* [PROBLEM REQUIREMENTS]: Report each line of the records below that holds the word "sociaux".

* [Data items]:
____
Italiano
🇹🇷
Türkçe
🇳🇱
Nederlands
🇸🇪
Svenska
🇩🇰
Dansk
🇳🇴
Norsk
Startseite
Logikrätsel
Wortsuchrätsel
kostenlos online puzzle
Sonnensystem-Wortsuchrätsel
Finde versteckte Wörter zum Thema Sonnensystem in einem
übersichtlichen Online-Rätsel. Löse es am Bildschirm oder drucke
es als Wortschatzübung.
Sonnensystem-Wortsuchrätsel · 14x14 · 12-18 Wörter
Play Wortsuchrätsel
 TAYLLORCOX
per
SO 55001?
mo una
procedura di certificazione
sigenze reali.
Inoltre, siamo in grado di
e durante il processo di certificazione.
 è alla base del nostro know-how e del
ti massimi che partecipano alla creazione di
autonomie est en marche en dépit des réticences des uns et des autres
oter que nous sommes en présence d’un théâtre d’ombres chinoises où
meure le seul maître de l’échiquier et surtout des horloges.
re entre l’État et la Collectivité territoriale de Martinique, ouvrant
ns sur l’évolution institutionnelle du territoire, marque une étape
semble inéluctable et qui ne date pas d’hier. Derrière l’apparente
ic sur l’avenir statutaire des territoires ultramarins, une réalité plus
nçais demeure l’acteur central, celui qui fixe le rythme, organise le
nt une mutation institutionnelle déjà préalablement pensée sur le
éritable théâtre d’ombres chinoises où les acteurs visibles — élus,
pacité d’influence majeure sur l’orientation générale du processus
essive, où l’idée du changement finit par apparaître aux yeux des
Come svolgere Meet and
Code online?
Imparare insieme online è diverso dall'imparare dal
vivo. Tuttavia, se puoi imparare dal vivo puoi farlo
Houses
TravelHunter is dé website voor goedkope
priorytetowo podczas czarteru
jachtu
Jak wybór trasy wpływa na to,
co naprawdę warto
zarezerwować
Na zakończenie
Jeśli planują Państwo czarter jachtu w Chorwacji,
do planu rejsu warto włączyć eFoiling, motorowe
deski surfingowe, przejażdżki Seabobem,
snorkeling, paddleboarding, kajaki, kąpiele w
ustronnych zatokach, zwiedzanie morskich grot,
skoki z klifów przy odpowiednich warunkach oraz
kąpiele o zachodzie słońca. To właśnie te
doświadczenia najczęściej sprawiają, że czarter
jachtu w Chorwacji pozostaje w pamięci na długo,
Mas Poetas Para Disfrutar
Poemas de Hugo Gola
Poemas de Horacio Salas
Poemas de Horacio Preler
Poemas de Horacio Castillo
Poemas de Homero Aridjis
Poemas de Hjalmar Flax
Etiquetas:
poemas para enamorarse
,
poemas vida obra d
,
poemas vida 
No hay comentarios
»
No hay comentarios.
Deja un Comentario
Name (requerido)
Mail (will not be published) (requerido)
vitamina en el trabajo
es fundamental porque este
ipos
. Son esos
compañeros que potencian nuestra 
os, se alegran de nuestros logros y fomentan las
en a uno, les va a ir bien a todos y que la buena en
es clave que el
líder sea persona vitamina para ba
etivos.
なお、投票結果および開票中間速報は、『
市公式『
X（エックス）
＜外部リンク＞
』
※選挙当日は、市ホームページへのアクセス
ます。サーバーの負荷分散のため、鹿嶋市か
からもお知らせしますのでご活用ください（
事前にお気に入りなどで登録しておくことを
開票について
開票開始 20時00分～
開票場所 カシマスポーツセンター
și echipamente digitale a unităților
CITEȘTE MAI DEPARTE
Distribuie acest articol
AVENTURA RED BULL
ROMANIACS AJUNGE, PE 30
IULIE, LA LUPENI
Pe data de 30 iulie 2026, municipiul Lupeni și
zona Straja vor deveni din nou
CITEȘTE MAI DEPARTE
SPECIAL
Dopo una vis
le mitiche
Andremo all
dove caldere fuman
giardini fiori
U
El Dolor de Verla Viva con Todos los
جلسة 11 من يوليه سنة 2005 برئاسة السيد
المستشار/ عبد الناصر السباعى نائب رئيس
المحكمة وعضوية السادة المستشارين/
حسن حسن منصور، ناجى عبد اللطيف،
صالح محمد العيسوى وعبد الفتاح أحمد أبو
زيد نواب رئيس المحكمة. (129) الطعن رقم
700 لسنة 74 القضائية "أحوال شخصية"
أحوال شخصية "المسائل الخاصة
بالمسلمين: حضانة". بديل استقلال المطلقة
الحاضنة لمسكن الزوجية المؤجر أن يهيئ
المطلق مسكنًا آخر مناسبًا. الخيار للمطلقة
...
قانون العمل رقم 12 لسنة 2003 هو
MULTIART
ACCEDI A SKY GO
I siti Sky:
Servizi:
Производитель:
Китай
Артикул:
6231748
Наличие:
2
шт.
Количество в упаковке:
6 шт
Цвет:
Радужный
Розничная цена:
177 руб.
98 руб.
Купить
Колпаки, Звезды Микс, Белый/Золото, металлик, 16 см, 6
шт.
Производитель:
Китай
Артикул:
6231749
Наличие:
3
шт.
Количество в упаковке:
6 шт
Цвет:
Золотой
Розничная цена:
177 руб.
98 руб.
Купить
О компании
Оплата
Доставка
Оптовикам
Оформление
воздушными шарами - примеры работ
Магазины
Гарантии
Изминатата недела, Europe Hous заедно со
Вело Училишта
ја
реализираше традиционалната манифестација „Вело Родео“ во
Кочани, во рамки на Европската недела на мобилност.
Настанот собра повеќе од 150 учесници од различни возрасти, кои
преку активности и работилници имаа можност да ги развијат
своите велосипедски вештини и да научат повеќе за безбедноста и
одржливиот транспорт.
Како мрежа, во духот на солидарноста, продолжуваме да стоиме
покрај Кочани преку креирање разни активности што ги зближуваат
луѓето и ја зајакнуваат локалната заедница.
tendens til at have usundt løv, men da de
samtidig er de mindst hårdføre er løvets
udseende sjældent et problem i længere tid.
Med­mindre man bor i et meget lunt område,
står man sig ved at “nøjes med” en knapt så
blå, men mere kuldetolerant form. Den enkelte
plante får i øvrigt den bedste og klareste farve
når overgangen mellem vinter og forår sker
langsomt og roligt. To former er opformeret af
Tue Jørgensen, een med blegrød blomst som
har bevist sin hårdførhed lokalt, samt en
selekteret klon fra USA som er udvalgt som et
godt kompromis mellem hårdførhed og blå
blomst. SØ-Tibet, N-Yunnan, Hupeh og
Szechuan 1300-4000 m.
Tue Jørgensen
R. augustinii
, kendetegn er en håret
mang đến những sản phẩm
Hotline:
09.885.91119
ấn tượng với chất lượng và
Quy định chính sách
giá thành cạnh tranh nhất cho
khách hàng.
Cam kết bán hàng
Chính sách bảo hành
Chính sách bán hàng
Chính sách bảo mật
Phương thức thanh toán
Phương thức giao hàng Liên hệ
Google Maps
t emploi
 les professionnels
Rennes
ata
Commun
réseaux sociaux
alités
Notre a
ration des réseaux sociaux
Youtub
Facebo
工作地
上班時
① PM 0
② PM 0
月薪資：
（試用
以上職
____
* [EXPECTED ANSWER]:
réseaux sociaux
ration des réseaux sociaux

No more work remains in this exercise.